What is the next step for the Liberals? Coming to the rescue of poor little Walmart?

FinanceOral Questions

2:25 p.m.

Toronto Centre Ontario

Liberal

Bill Morneau LiberalMinister of Finance

Mr. Speaker, it seems to me that members of the NDP should start talking to each other. What I heard from the NDP was that it was critically important that we invest in order to create jobs for the future and that we think about investing in a way that we could get clean technology outcomes. What we did yesterday was exactly those two things.

We have made it so that businesses can invest in the future and create jobs for Canadians. We have made it so that we can have clean technology firms invest in a way that will allow us to accelerate our approach toward a cleaner environment over the long term. These are important initiatives, and I am glad to think that at least some members of the NDP will come along and support us, when they get elected.

FinanceOral Questions

2:25 p.m.

NDP

Guy Caron NDP Rimouski-Neigette—Témiscouata—Les Basques, QC

Mr. Speaker, special legislation that forces Canada Post employees back to work is a great gift for Canada Post, which never felt the need to negotiate in good faith.

It is also a great gift for eBay and Amazon, which never stopped lobbying the government to put an end to the strike. The government slavishly listened.

Now, we have a mini budget of $14 billion in gifts for the private sector and nothing but crumbs for Canadians. The former parliamentary budget officer, Kevin Page, said that this economic update is ratcheting up the deficit to fund the private sector.

What will the government do now?
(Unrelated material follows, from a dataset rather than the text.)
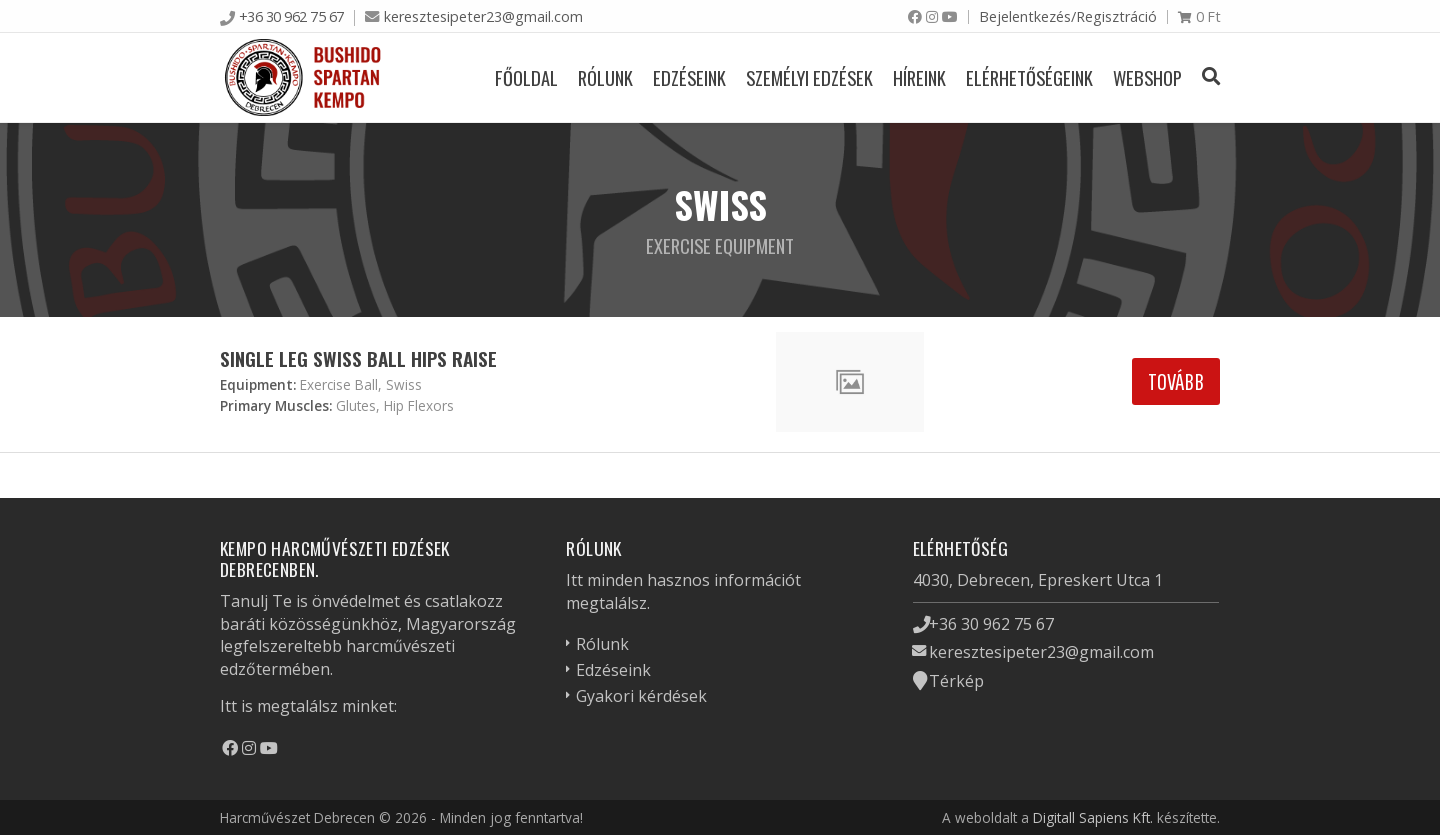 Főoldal (526, 77)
Is it going to help Bell, Telus and Rogers?

FinanceOral Questions

2:25 p.m.

Toronto Centre Ontario

Liberal

Bill Morneau LiberalMinister of Finance

Mr. Speaker, yesterday's fall economic update was very important for the middle class and for people who need a job. We decided that it was very important to invest in job creation. That is why we decided to do important things for the future. Job creation is very important. We will continue with our approach, which seeks to improve our economy and help Canadians across the country succeed.

Canada PostOral Questions

2:25 p.m.

NDP

Karine Trudel NDP Jonquière, QC

Mr. Speaker, by passing special legislation to force postal workers back to work, the Liberals are proving that they are just like the Conservatives. A government that claims to stand up for the middle class should also stand up for middle-class working conditions.

Canada Post invested a false crisis, and the government is prepared to respond with special legislation. Canada Post is just sitting and waiting and will never change its position.
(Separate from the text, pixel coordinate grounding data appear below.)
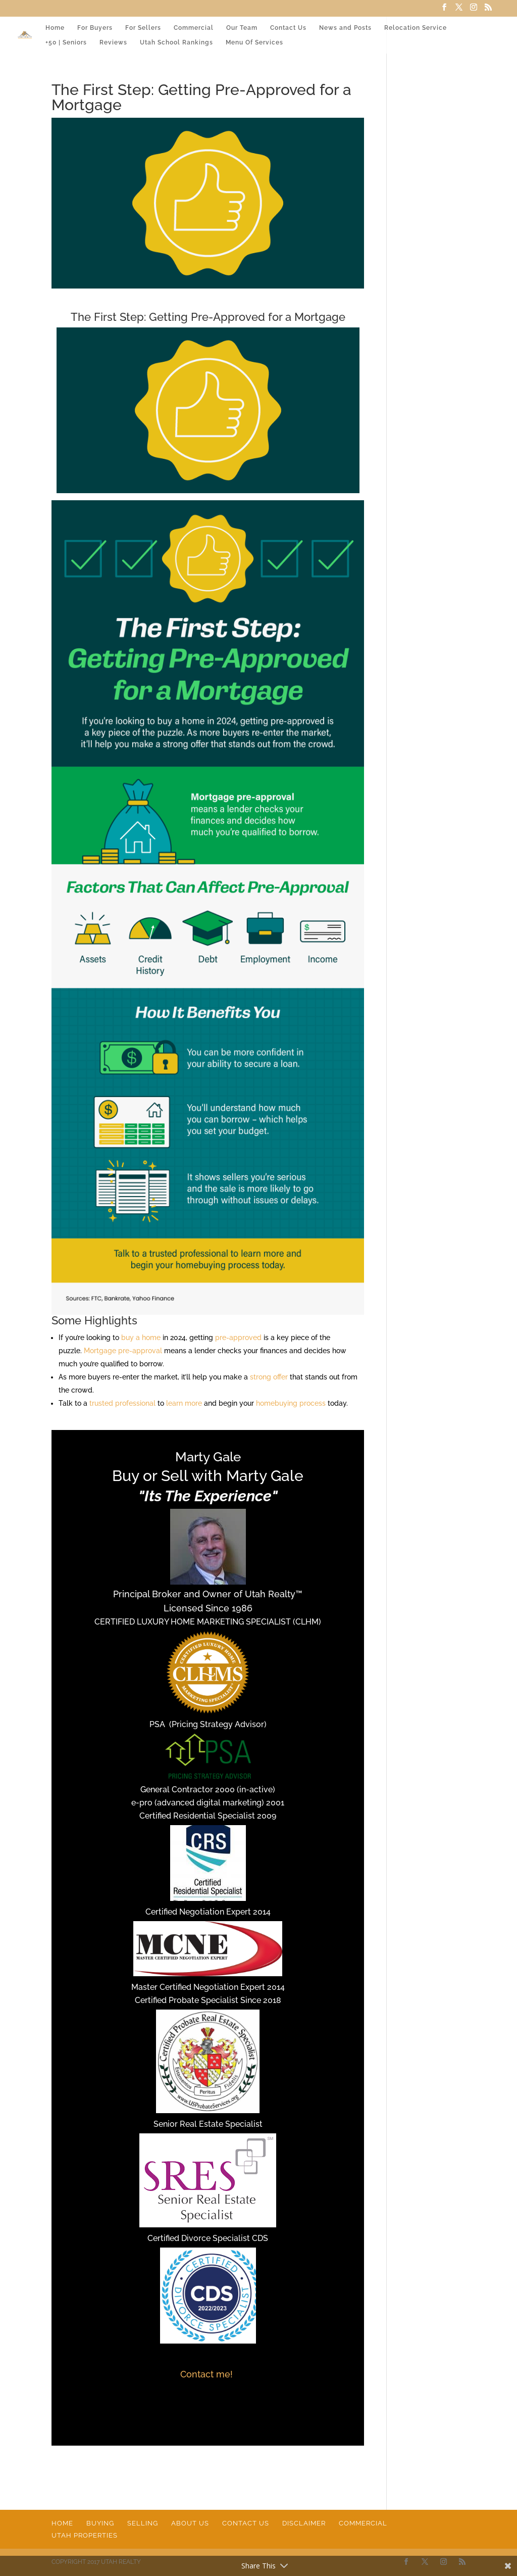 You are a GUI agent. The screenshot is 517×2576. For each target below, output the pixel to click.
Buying (100, 2523)
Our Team (241, 27)
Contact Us (288, 27)
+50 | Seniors (66, 42)
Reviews (113, 42)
Will the government allow free negotiation and choose not to introduce this bill?

Canada PostOral Questions

2:25 p.m.

Thunder Bay—Superior North Ontario

Liberal

Patty Hajdu LiberalMinister of Employment

Mr. Speaker, that is in fact what we have been doing in supporting free and fair bargaining for well over a year. We have been encouraging the parties to reach a deal. We have given them federal conciliation officers, mediators, a special mediator, whom we reappointed twice to get that deal. Canadians are suffering. Canadian businesses are suffering. Community members in rural and remote communities are suffering. Workers are suffering.

If required, the legislation would set out a process where employers would return to work while continuing their negotiations with an independent mediator arbitrator. We still believe a deal is possible, and I continue to encourage the parties to get that deal.

Canada PostOral Questions

2:25 p.m.

NDP

Irene Mathyssen NDP London—Fanshawe, ON

Mr. Speaker, it is clear the Prime Minister intends to continue the charade of supporting the collective bargaining process guaranteed under the charter, while trampling on CUPW's rights by forcing the workers back to work. I believe that is called sucking and blowing at the same time, and Canadians are not buying it.

The Prime Minister has no interest in resolving CUPW's concerns around workload, pay equity, health and safety and harassment. Could the minister tell us, please, how exactly is the current Prime Minister an improvement over Stephen Harper?